B. Due Process Clause
Plaintiff claims defendants retaliated against her in violation of the Fourteenth and Fifth Amendments (Docket No. 1 at ¶ 1). The Court first takes plaintiff's claim as one made in connection with the Fourteenth Amendment's Due Process Clause, which has a procedural and a substantive aspect. Amsden v. Moran, 904 F.2d 748, 753 (1st Cir. 1990).
In order to prevail on a procedural due process claim, plaintiff must show a constitutionally protected property interest in the functions of her job. Rojas-Velázquez v. Figueroa-Sancha, 676 F.3d 206, 212 (1st Cir. 2012). That finding focuses on local law. Id. Under Puerto Rico law, a public employee may have a property interest in continued employment, but not in the particular functions of the job. Id.

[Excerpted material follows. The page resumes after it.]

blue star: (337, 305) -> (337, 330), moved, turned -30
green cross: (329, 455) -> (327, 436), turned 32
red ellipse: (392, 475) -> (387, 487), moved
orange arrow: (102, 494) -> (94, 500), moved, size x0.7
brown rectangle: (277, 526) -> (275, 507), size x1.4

Despite the fact that plaintiff was relocated to a different position, to wit, Person in charge of the library, she continues to work for the Municipality. Being an employee, she has not been deprived of a property interest for which process is due. Thus, her claims under the procedural aspect of the Fourteenth Amendment must be dismissed. Rojas-Velázquez, 676 F.3d at 212.

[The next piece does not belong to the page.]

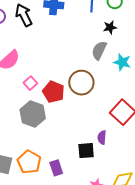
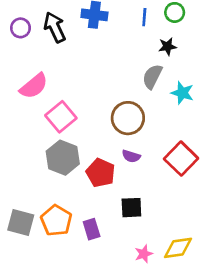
pink square: (30, 83) -> (61, 117), size x1.6
red pentagon: (53, 92) -> (101, 173), moved
purple semicircle: (102, 137) -> (131, 156), moved, turned -80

A claim is cognizable as a violation of substantive due process when it is so extreme and egregious as to shock the contemporary conscience. McConkie v. Nichols, 446 F.3d 258, 260 (1st Cir. 2006). Substantive due process is an inappropriate avenue of relief when the governmental conduct at issue is arguably covered by a specific constitutional provision. Pagán v. Calderón, 448 F.3d 16, 33 (1st Cir. 2006). Here, plaintiff's claims are predicated on First Amendment retaliation grounds. For that reason, her substantive due process claims must be dismissed.

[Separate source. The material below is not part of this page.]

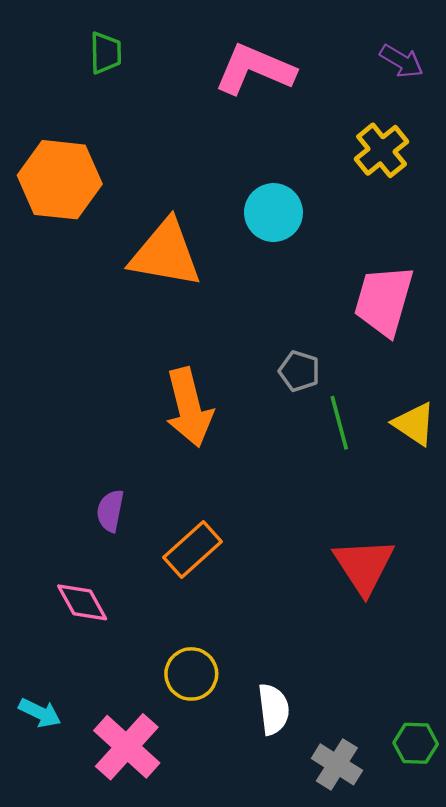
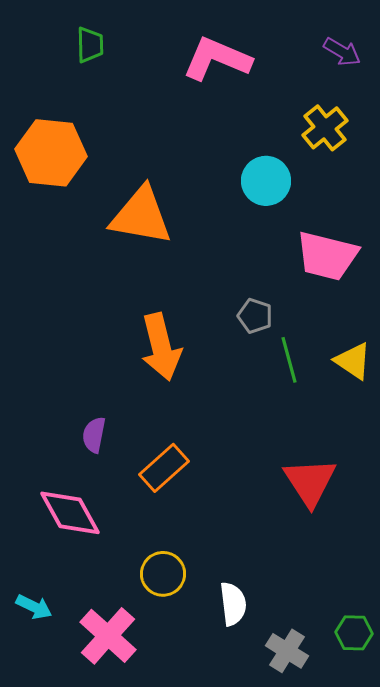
cyan circle: (273, 213) -> (266, 181), moved
pink trapezoid: (384, 301) -> (327, 256), turned -92
pink diamond: (82, 602) -> (70, 513), size x1.4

As to the due process argument under the Fifth Amendment, the First Circuit has held that the Amendment applies only to actions of the federal government - not to those of state or local governments. Martínez-Rivera v. Sánchez-Ramos, 498 F.3d 3, 8 (1st Cir. 2007). To the extent none of the defendants are federal actors, plaintiff's claims under the Fifth Amendment must be dismissed.
C. State Claims
Federal courts may decline to exercise supplemental jurisdiction over a plaintiff's state claims when the federal claims that gave it original jurisdiction are dismissed. See, 28 U.S.C. § 1367(c)(3)(so specifying). Since the federal constitutional claims will be dismissed, the remaining state claims must be dismissed, without prejudice. Boche v. John Hancock, 81 F.3d 249, 256-257 (1st Cir. 1996); Rodriguez v. Doral Mortgage Corp., 57 F.3d 1168, 1177 (1st Cir. 1995).
V. CONCLUSION
In view of the foregoing, "Defendants' Joint Motion for Summary Judgment" (Docket No. 51) is GRANTED, plaintiff's "Motion for Summary Judgment" (Docket No. 54) is DENIED, and the complaint is DISMISSED, with state claims being DISMISSED WITHOUT PREJUDICE. Judgment shall be entered accordingly.
SO ORDERED.
In San Juan, Puerto Rico, this 25th day of March, 2015.